Answer deleted

Notice that the water is distributed EVENLY. This is not possible and the answer is 2. Diego17 wrote: a gives 1L to b, 2L to c;

As mentioned above, the answer is 2. Construction: Arrange the guests in a row, and let two people be friends iff they are next to each other. n even: Let the guests have 0, 1, 2, ..., n-3, n-2, (n-1)/2 litres of water respectively (note that the last value is not an integer, so it doesn't overlap with any of the previous ones) n odd: Let the guests have 0.5, 2, 3, ..., n-2, n-1, n/2 litres of water respectively (again, n/2 is not an integer). Bound: We shall show that there is a guest who ends up with less water than they started with. Suppose otherwise.
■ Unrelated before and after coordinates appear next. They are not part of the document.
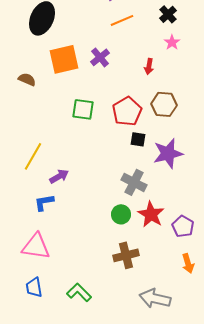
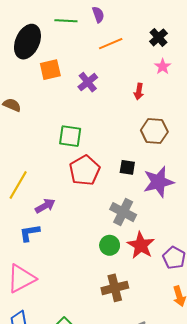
orange square: (64, 59) -> (50, 70), moved, size x0.7
red pentagon: (127, 111) -> (85, 170), moved
pink triangle: (36, 246) -> (21, 279), turned -36

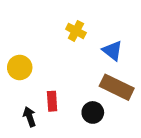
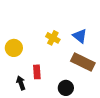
yellow cross: (76, 31) -> (53, 38), moved
black circle: (93, 112) -> (66, 88), moved

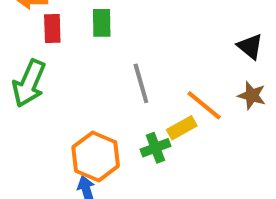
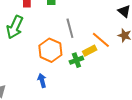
orange hexagon: (96, 157) -> (50, 50), moved

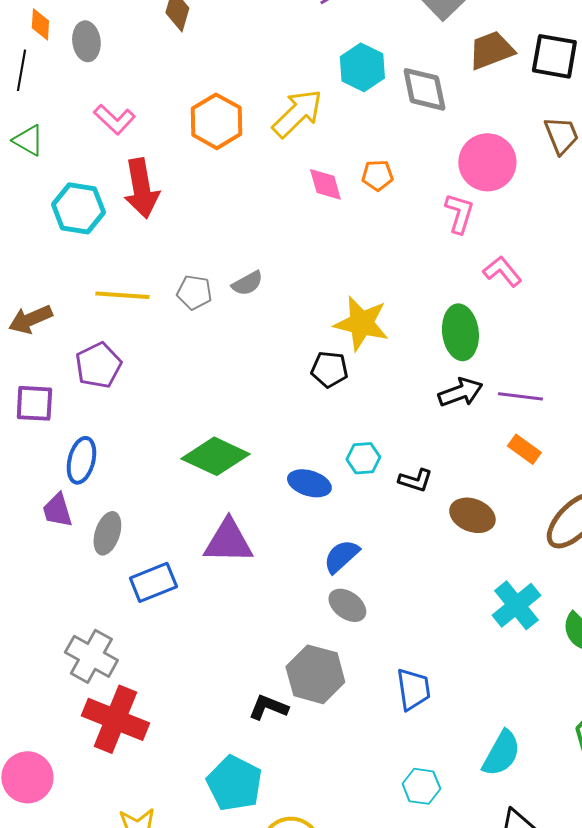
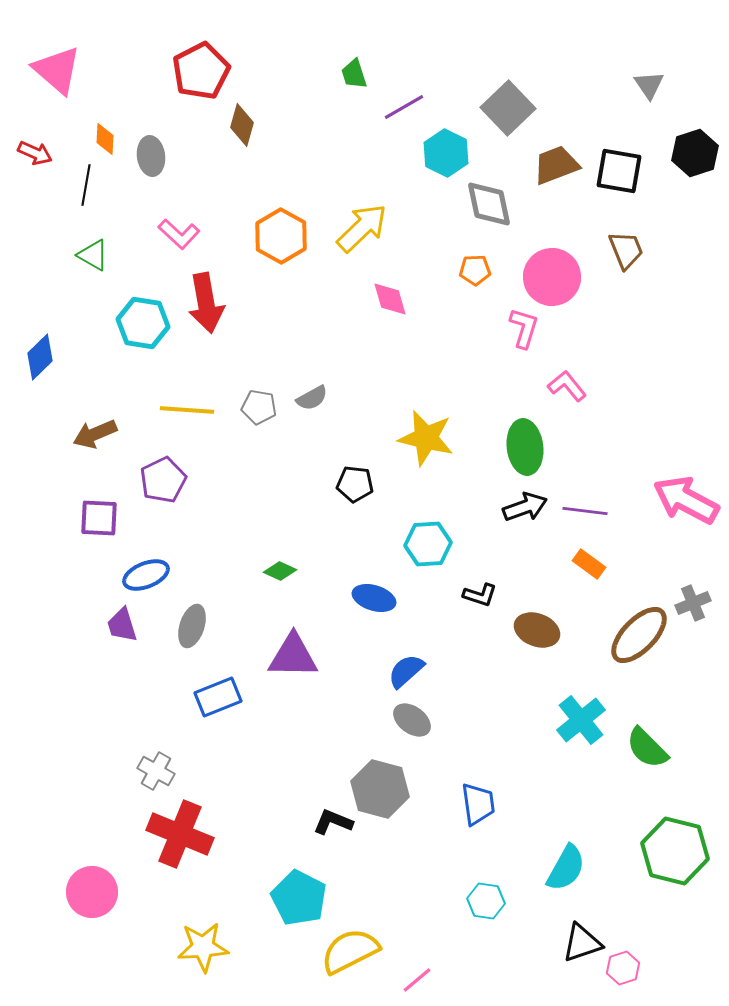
cyan hexagon: (362, 67) -> (446, 153), moved
orange pentagon: (377, 175) -> (475, 270), moved
black pentagon: (329, 369) -> (355, 484), moved
green diamond: (215, 456) -> (280, 571), size x0.5
cyan hexagon: (363, 458) -> (428, 544), moved, size x1.4
blue ellipse: (81, 460) -> (146, 575), turned 54
gray ellipse: (107, 533) -> (192, 626), moved
gray cross: (91, 656) -> (156, 771), size x0.7

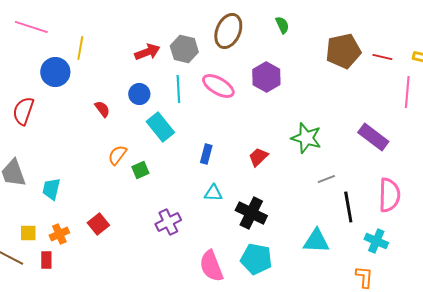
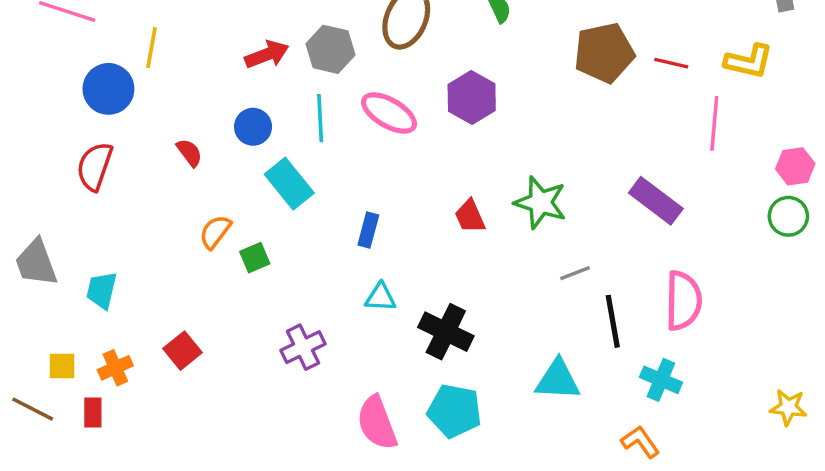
red semicircle: (23, 111) -> (95, 166), moved
red trapezoid: (258, 157) -> (470, 216), moved, turned -70
orange L-shape: (364, 277) -> (640, 442), turned -40

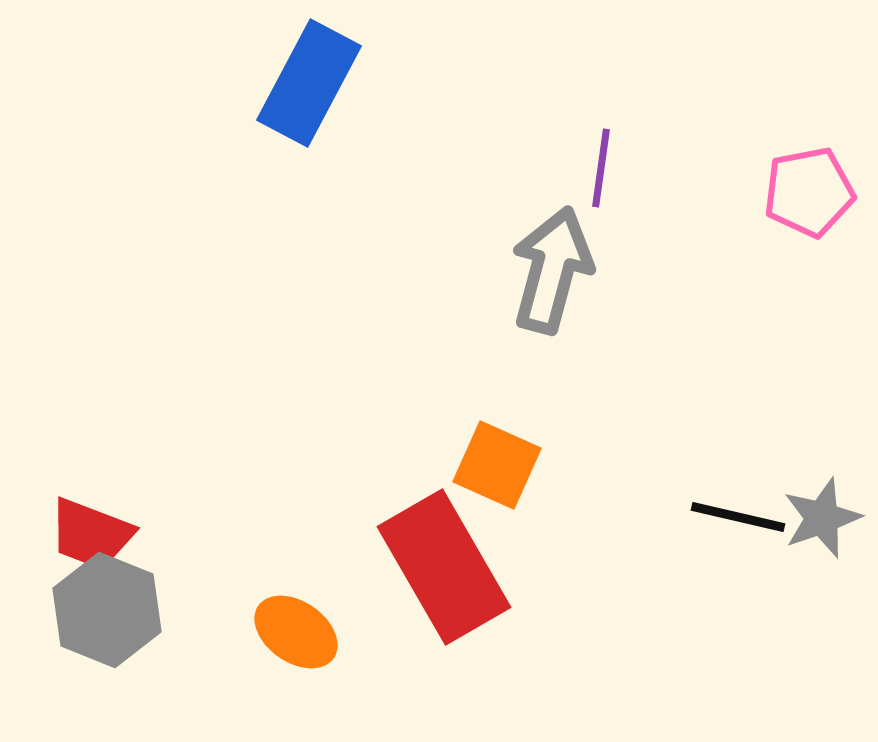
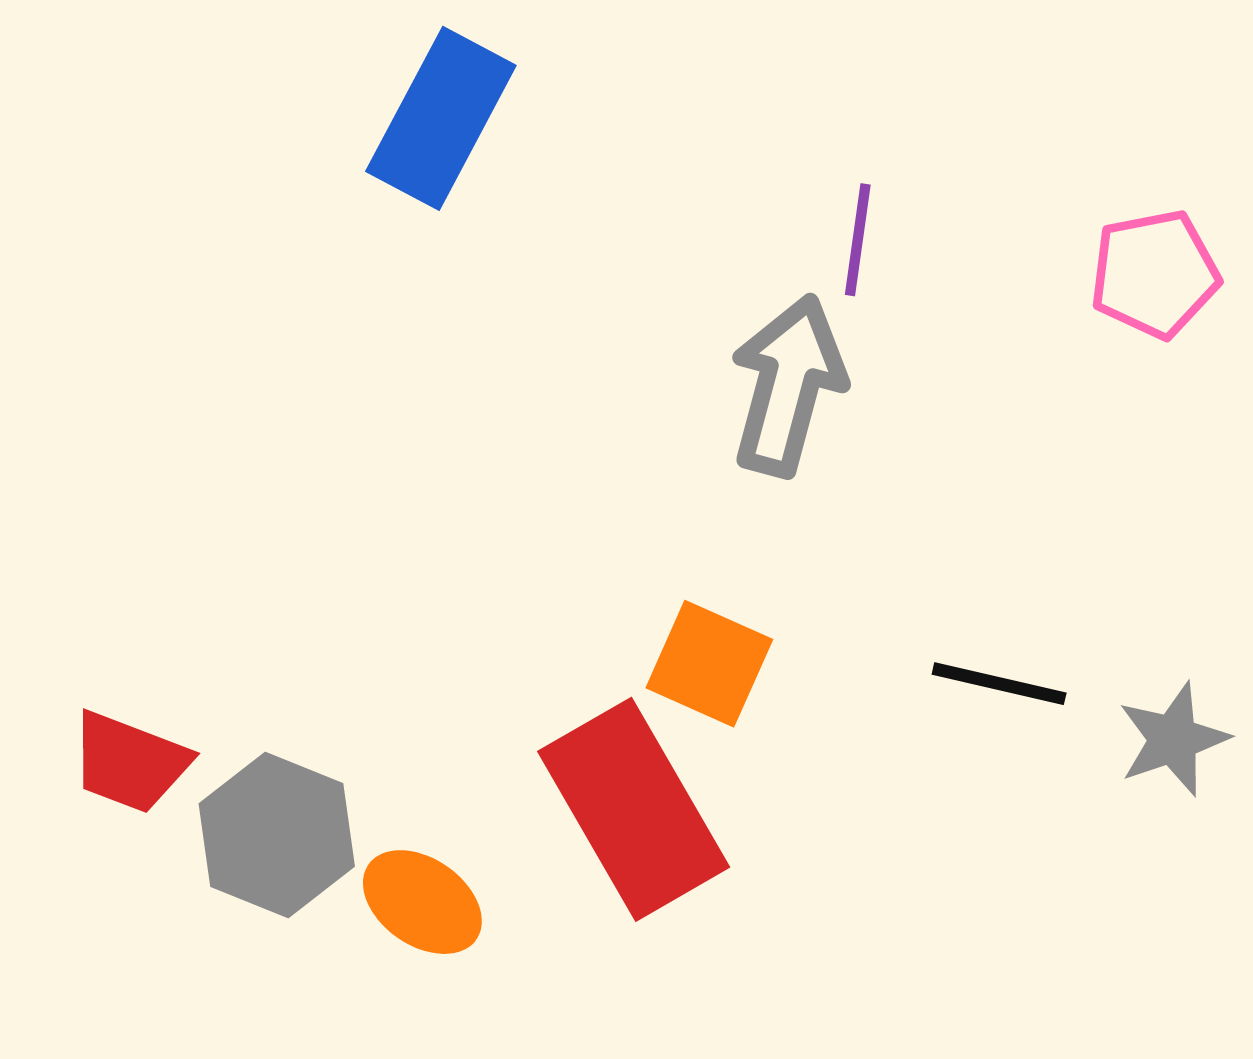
black line: (738, 517) -> (999, 684), moved
gray hexagon: (107, 610) -> (277, 835), moved

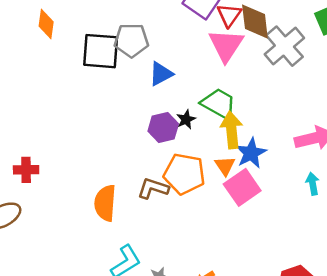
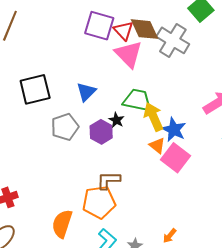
gray pentagon: (131, 40) -> (65, 127), moved
orange pentagon: (184, 174) -> (99, 202), moved
orange semicircle: (105, 203) -> (62, 224), moved, turned 32

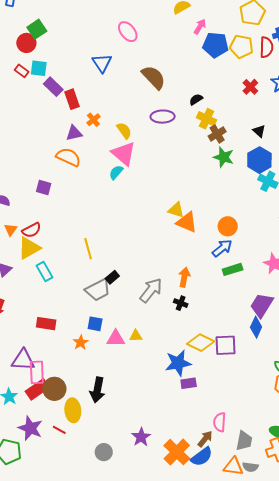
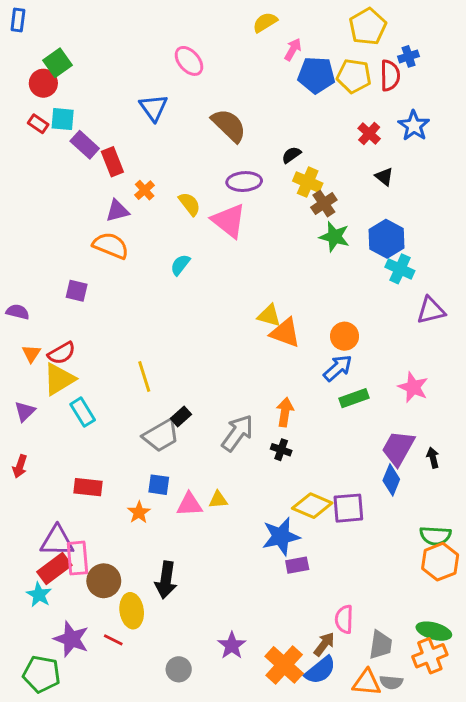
black triangle: (259, 131) -> (384, 177), moved
pink triangle: (124, 154) -> (229, 221), moved
red rectangle: (37, 389) -> (54, 568), moved

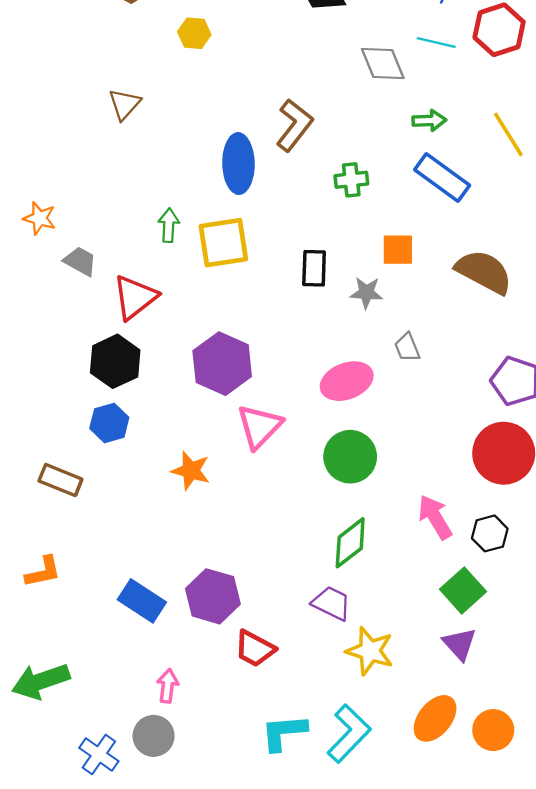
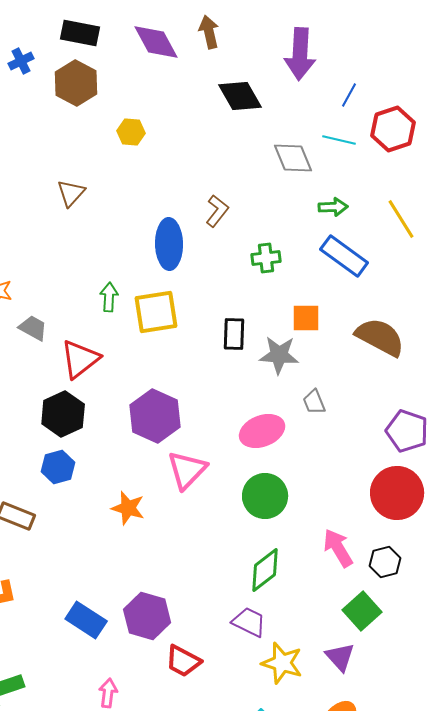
brown L-shape: (294, 125) -> (217, 211), size x0.7
gray star: (366, 293) -> (279, 355), size x1.4
purple triangle: (460, 644) -> (340, 657), moved

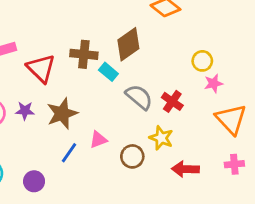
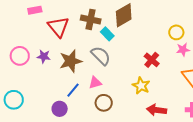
gray semicircle: (139, 97) -> (101, 56), moved
brown circle: (132, 156) -> (104, 103), moved
purple circle: (34, 181) -> (60, 109), moved

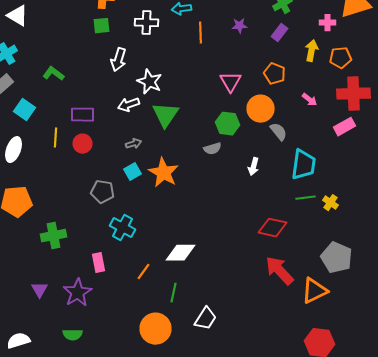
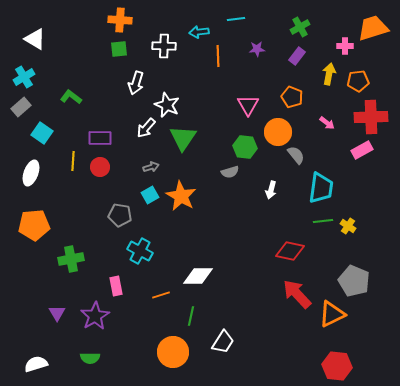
white arrow: (128, 105) -> (146, 128), turned -30
orange line: (144, 272) -> (161, 295), turned 36

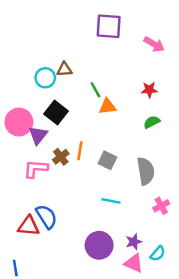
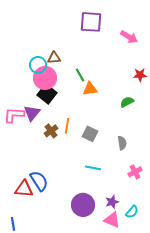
red star: (149, 90) -> (140, 75), moved
pink circle: (19, 122) -> (45, 78), moved
pink L-shape: (36, 169) -> (14, 115), moved
gray semicircle: (146, 171) -> (122, 143), size x0.6

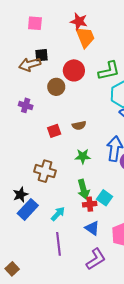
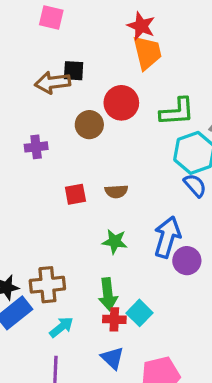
pink square: (35, 23) -> (51, 17), moved
purple cross: (26, 105) -> (36, 147), turned -32
brown cross: (45, 171) -> (47, 285), moved, turned -30

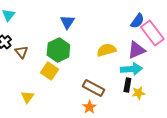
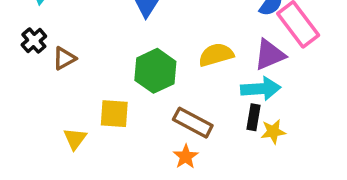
green hexagon: (58, 50) -> (155, 71), moved
brown triangle: (21, 52) -> (64, 58), turned 40
yellow square: (49, 71) -> (114, 114), moved, turned -30

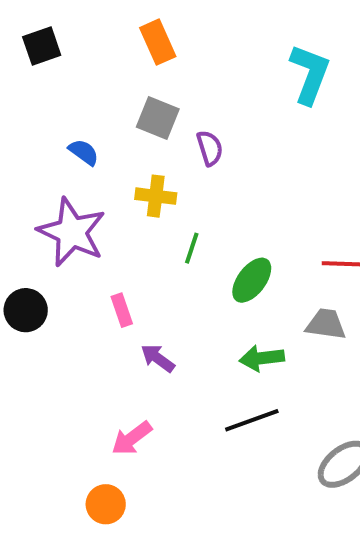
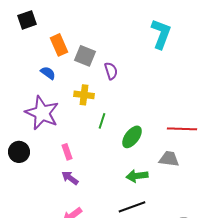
orange rectangle: (158, 42) -> (59, 45), moved
purple arrow: (158, 358) -> (70, 178), moved

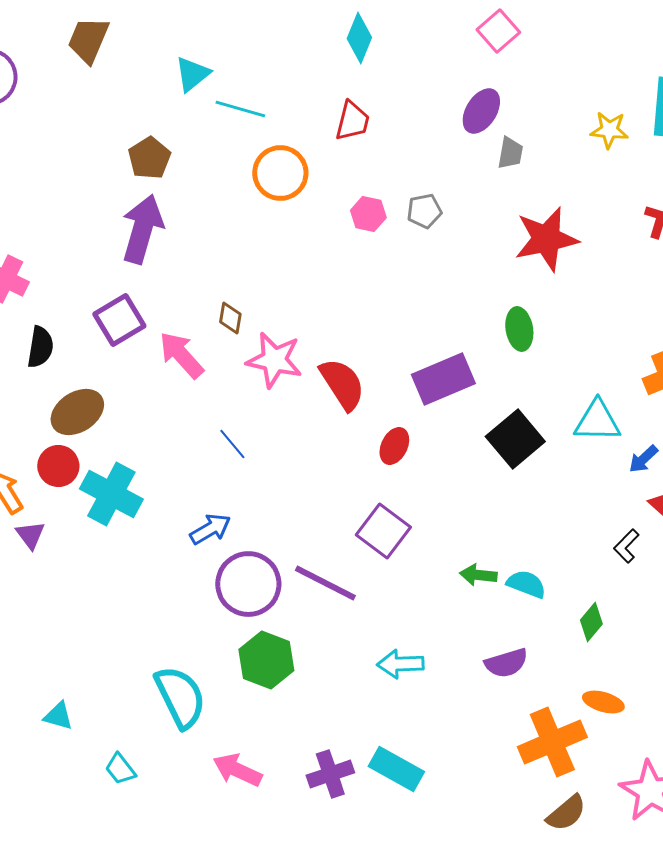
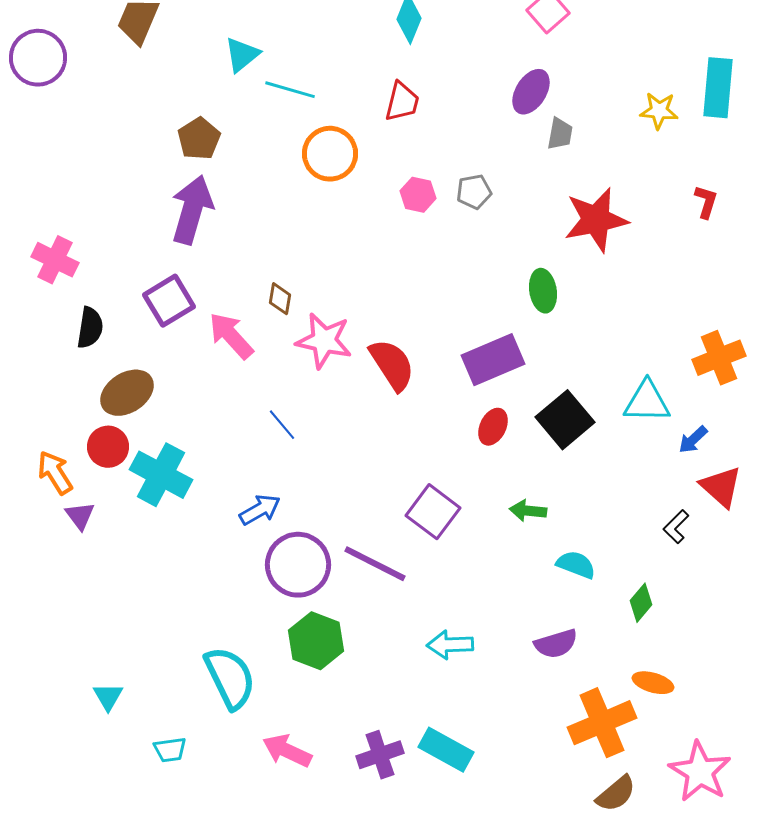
green ellipse: (519, 329) -> (543, 291), moved
red ellipse: (394, 446) -> (493, 427), moved
green arrow: (478, 575) -> (528, 511), moved
cyan triangle: (58, 716) -> (108, 697), turned 44
cyan trapezoid: (120, 769) -> (170, 750), turned -60

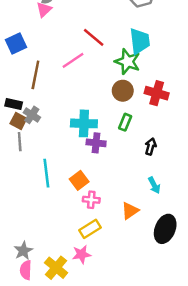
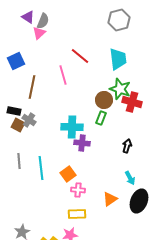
pink line: (73, 60) -> (63, 75), turned -72
green star: (128, 62) -> (120, 89), moved
green rectangle: (125, 122) -> (101, 118), moved
gray line: (20, 142) -> (19, 161), moved
yellow rectangle: (90, 229) -> (77, 214), turned 30
black ellipse: (165, 229) -> (139, 201), moved

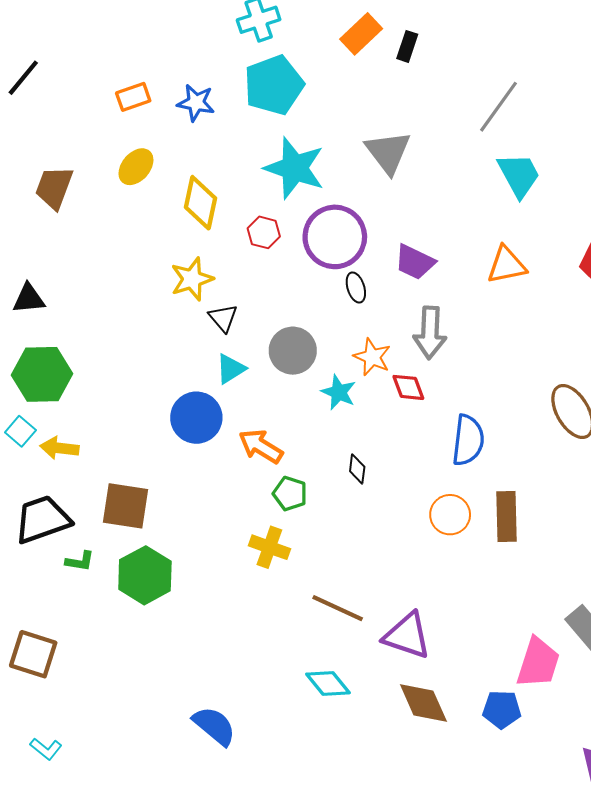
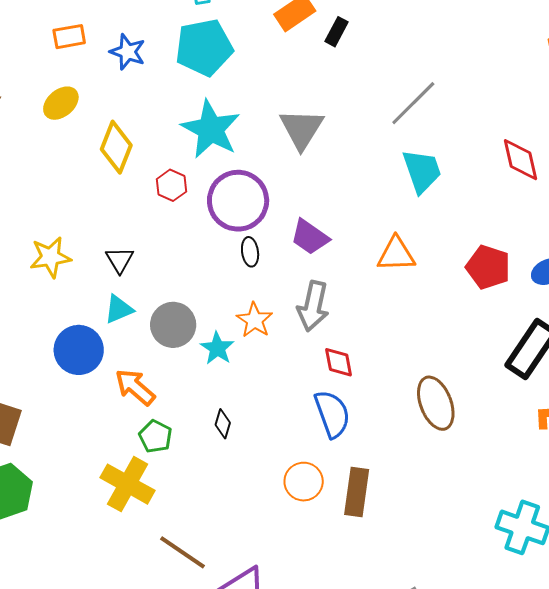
yellow star: (192, 279) -> (50, 257), moved
gray circle: (293, 351) -> (173, 325), moved
red diamond: (408, 387) -> (339, 362), moved
blue semicircle: (468, 440) -> (332, 414), turned -36
yellow cross: (269, 547) -> (128, 484), size x1.4

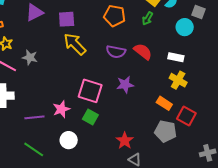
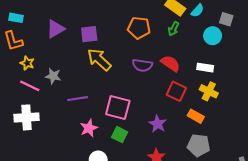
purple star: (125, 85) -> (158, 124), moved, turned -30
red square: (186, 116) -> (176, 91), moved
purple line: (34, 117) -> (78, 99), moved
Consider the value (starting amount of water)/(number of friends) for each guest; pick any guest who maximises this; let his (starting amount of water)/(number of friends) be M. Then he receives at most M litres of water from each friend, and so his amount of water does not increase. For equality to hold, all his friends must also have (starting amount of water)/(number of friends) equal to M. Repeating this argument for each of them, we get that everyone in this connected component in the friendship graph has (starting amount of water)/(number of friends) equal to M. Applying Euler's Handshaking Lemma on this connected component, two people have the same number of friends, and so the same starting amount of water, contradiction. Since the total amount of water is invariant, someone also ends up with more water than they started with. Hence, at least 2 people don't end up with the same amount of water they started with.